Biomarkers in acute kidney injury and cirrhosis

Abstract

The use of biomarkers for managing acute kidney injury (AKI) is still not routinely used in clinical practice due to the lack of robust evidence on their impact on patient outcomes. In cirrhotic patients’ serum creatinine (sCr) limitations are more pronounced, as malnutrition, altered volume status, and muscle mass loss are more frequently encountered. This can make the diagnosis of AKI challenging, and therefore, additional markers may be necessary for a more accurate evaluation. This review will discuss the renal biomarkers of filtration and injury in patients with cirrhosis, focusing on their possible clinical application.

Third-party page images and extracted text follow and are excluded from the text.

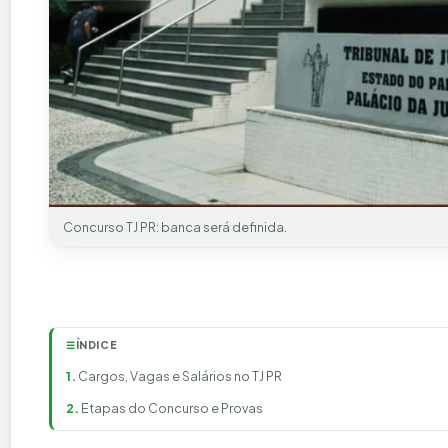
Concurso TJ PR: banca será definida.
ÍNDICE
☰
Cargos, Vagas e Salários no TJ PR
Etapas do Concurso e Provas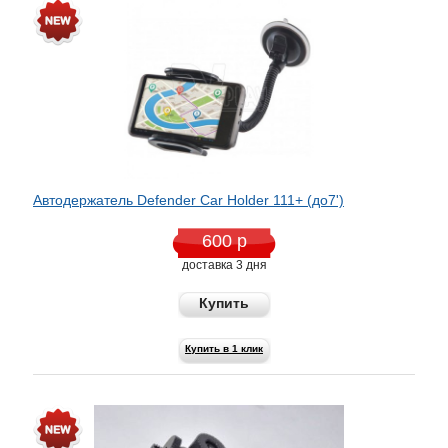
Автодержатель Defender Car Holder 111+ (до7')
600 р
доставка 3 дня
Купить
Купить в 1 клик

A combined evaluation of a panel of biomarkers could provide a comprehensive assessment of kidney function and help distinguish between hepatorenal syndrome and chronic kidney disease in situations involving liver or combined liver and kidney transplantation. We will demonstrate that some biomarkers have more evidence of their utility in cirrhotic patients, such as cystatin C for filtration. In contrast, others require further studies, such as proenkephalin, which is only used in liver transplantation and appears superior to cystatin C as the inflammatory state does not influence it in cirrhotic patients. Interleukin-18 (IL-18) as a biomarker of injury in renal dysfunction in cirrhotic patients is still unclear despite extensive analysis in various scenarios, including liver diseases. On the other hand, the utility of neutrophil gelatinase-associated lipocalin (NGAL) and kidney injury molecule-1 (KIM-1) is well established in renal dysfunction and evaluating other outcomes.